Unlike coffee or unhealthy, sugary energy drinks, though, matcha also comes loaded with plenty of nutrients. Polyphenols are natural substances that help keep your heart healthy and fight cancer. Catechins can help lower “bad” cholesterol and minimize body fat, helping make your workouts even more effective. And something about the synergy of green tea helps make the caffeine boost calm and focused rather than wired or unpleasant, as anecdotally reported by matcha drinkers for years, decades … centuries.
The best way to go about fueling your workout is to consume low doses of natural caffeine. Matcha contains about 70 mg of caffeine per cup, which is higher than green tea but still doesn’t tend to give you the jitters the way coffee or energy drinks do. Where possible, stay away from other types of caffeine within a few hours of your workout, as consuming it several hours before you intend to exercise can actually lead to a caffeine crash that diminishes the effects.
Instead, drink a cup of just-whisked matcha about a half hour before you intend to work out. That way, you’ll avoid the diuretic effects of caffeine, which could draw liquid from your body when you need it for exercise, and will hit your peak energy boost just as you’re getting into it.
Don’t forget about other types of fuel as well. Caffeine on its own isn’t enough to keep you powered up throughout an entire run, weight set or hike. Instead, rely on healthy, protein-rich snacks to keep you going.

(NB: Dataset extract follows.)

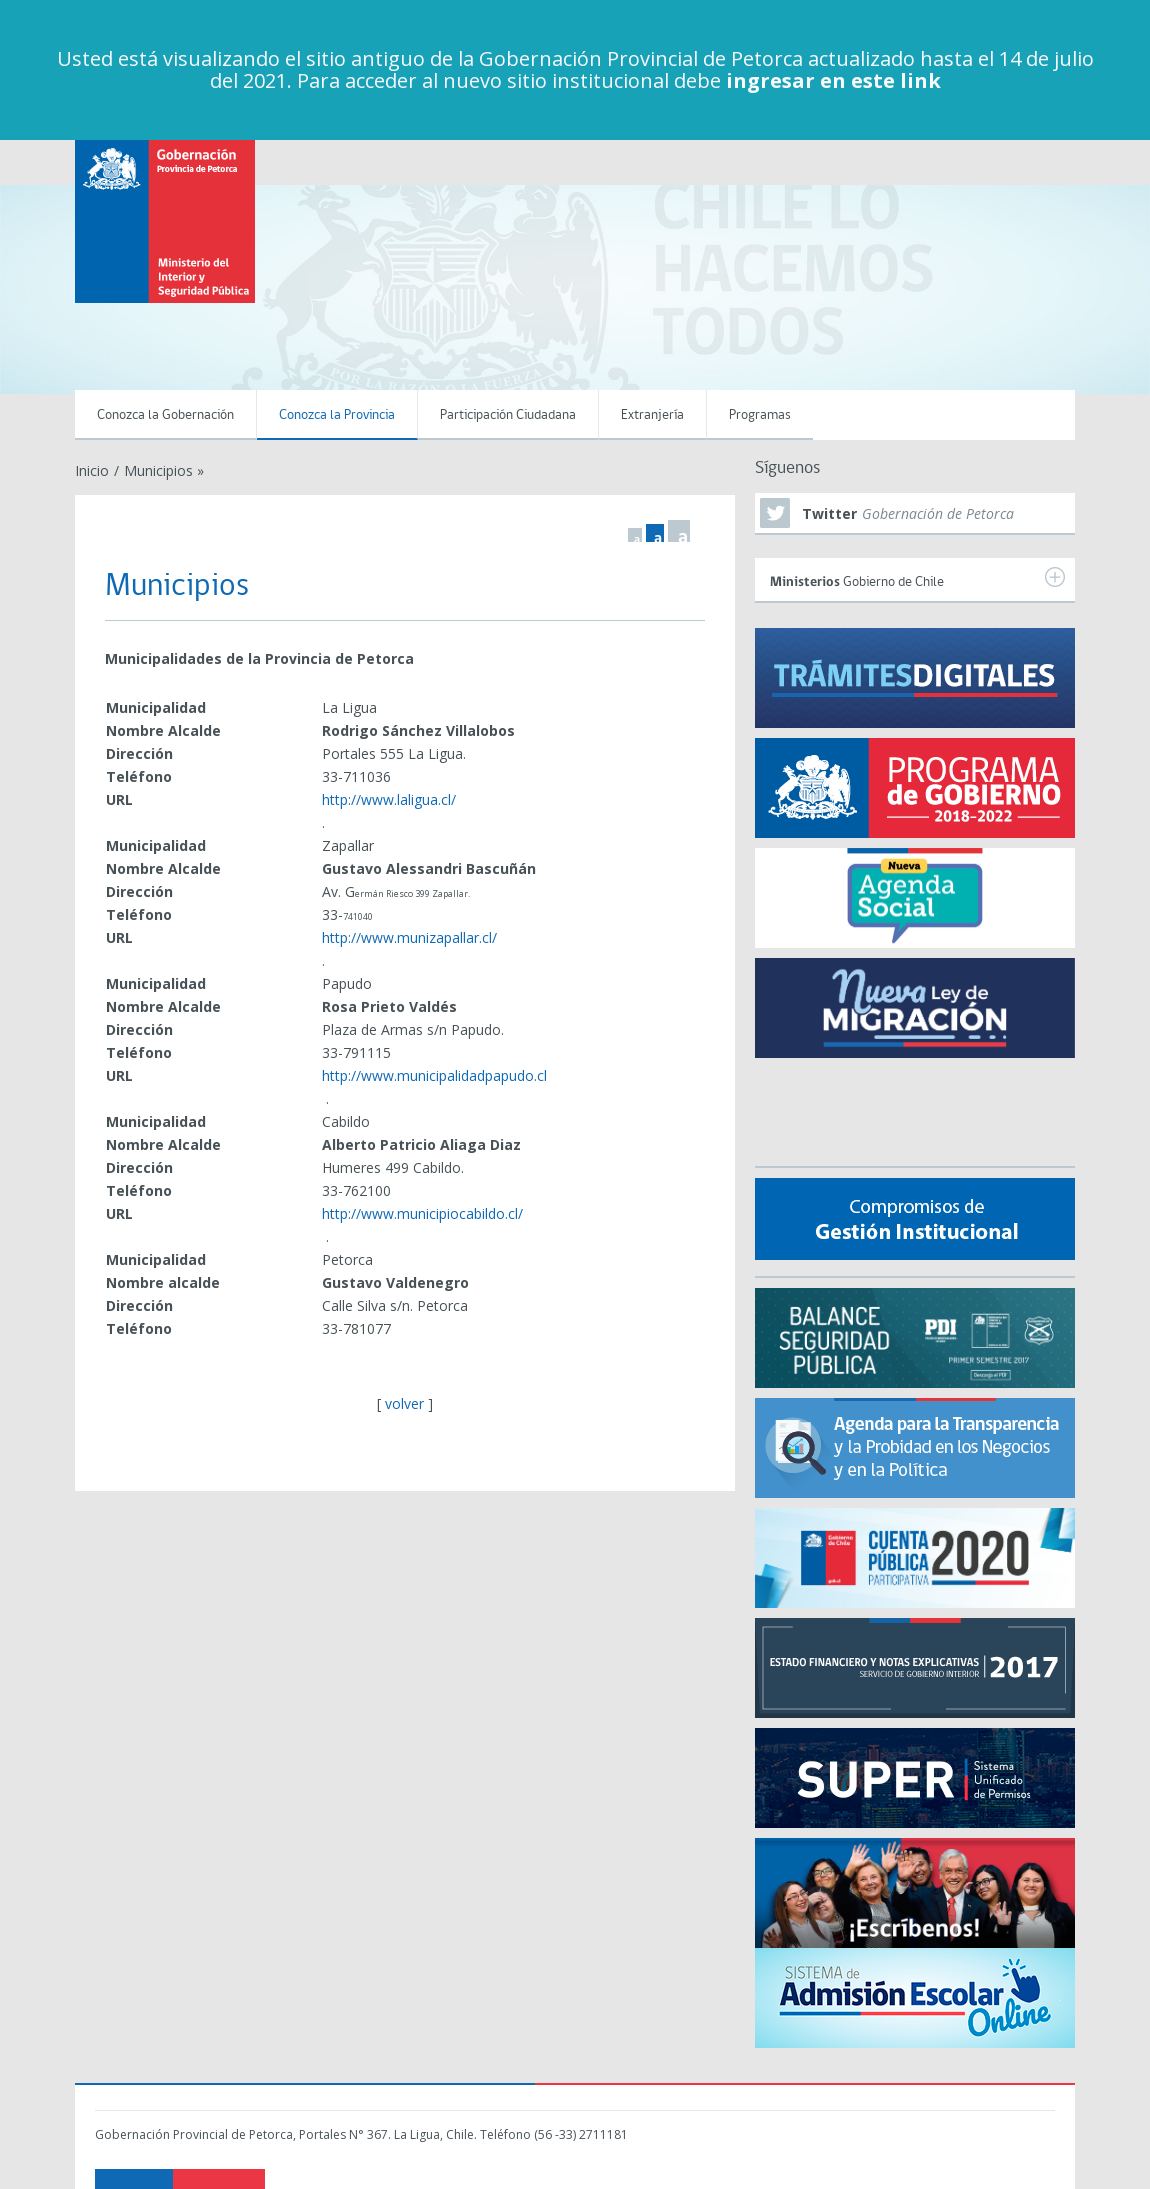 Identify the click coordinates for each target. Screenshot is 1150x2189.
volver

Nuts, cheese, lean meat and dried fruit all make great pre-workout snacks. Afterwards, make sure you eat something that contains carbohydrates (such as whole grain rice), veggies, more protein and some fat to slow digestion and help your body absorb all the nutrients.
While coffee may not be your best friend when it comes to getting a great sweat on, it turns out matcha really can be. Its assortment of health-boosting properties combined with its calm, Zen-like “high” help you to feel your best when you’re working your hardest. Plus, developing a matcha ritual before exercise can help cue your body that it’s time to work hard, and therefore make getting going even easier!